Without adequate marketing and cheap curry/tranny labor in the programming department, many regional services the likes of nk were doomed to fail. Poland and its neighbours are somewhat behind in many international cultural developments, and while it serves well to delay the decadence the likes of that in the West, it would be difficult to outperform the convenience of domains such as Facebook, especially with the growth of the english-speaking demographic in every country, making it easier to grow a following of sorts by not restricting yourself to your native language. If you carefully observed their fall, many of them have failed to upgrade past what they offered in their prime, or didn't manage to do it in time, making them "feel" outdated in comparison, even if functionally timeless. I would say the technical inferiority was at least one of the reasons for that abandonment, not sure why you would dismiss it. Normies will not use anything that doesn't have an app nowadays, and that largely contributes to what remains relevant in terms of sites and services populated by normies. Whether you like it or not, that shapes the internets as we know it now. I would love to see more regional equivalents of popular western websites, but it's difficult to seduce an average user to switch to anything else despite the growing inconvenience of popular social media. The only way I can see it being fixed is if the access to the internet was restricted in some way, the way it organically was in the prior eras mentioned in the OP. My only hope is that it will happen within the next generation and their preference for mobile apps.
#18
The internet is already over
#19
Guest Wrote:The internet is already over

There are certain writers, if I look at their work my mind immediately starts resisting. Unreadable in some fundamental way. I got through a bit of the start and end so maybe I got the gist. Online information is moving in a meaningless flow rather than building. That's what I see in this anyway, hurts too much to look further and glean more than that.

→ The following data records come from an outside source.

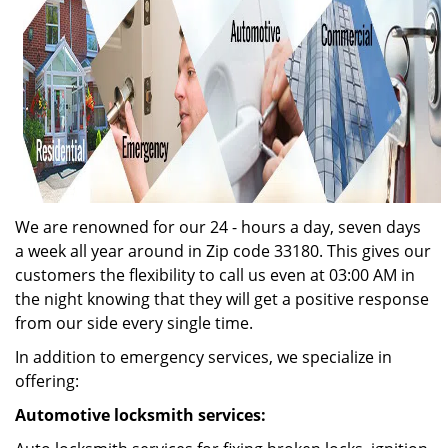
We are renowned for our 24 - hours a day, seven days
a week all year around in Zip code 33180. This gives our
customers the flexibility to call us even at 03:00 AM in
the night knowing that they will get a positive response
from our side every single time.
In addition to emergency services, we specialize in
offering:
Automotive locksmith services:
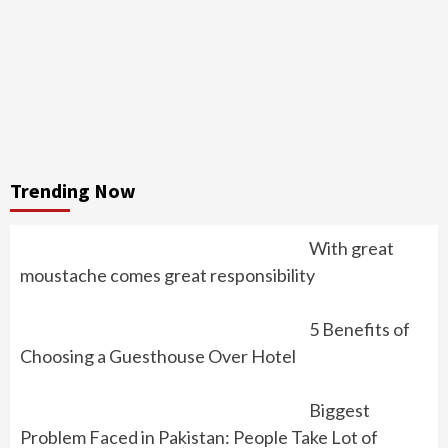
Trending Now
With great
moustache comes great responsibility
5 Benefits of
Choosing a Guesthouse Over Hotel
Biggest
Problem Faced in Pakistan: People Take Lot of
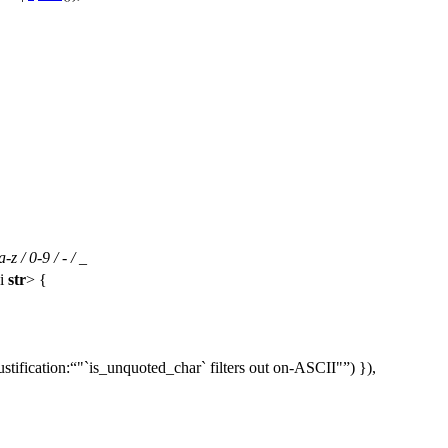
 / 0-9 / - / _
i
str
> {
ustification:
"`is_unquoted_char` filters out on-ASCII"
) }),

Sure. Whatever. If that's the internet, it's over. I run a forum where posts last but not too many people want to use it. Oh well. I blame people with two digit IQs and libtardism.
#20
Guest Wrote:The internet is already over

[Image: footnotetobadarticle.png]

If I wanted to parody leftist writing, I would have written something like this.

[Image: adamcurtis.png]

"In the 20th Century, the messiah has already been and gone."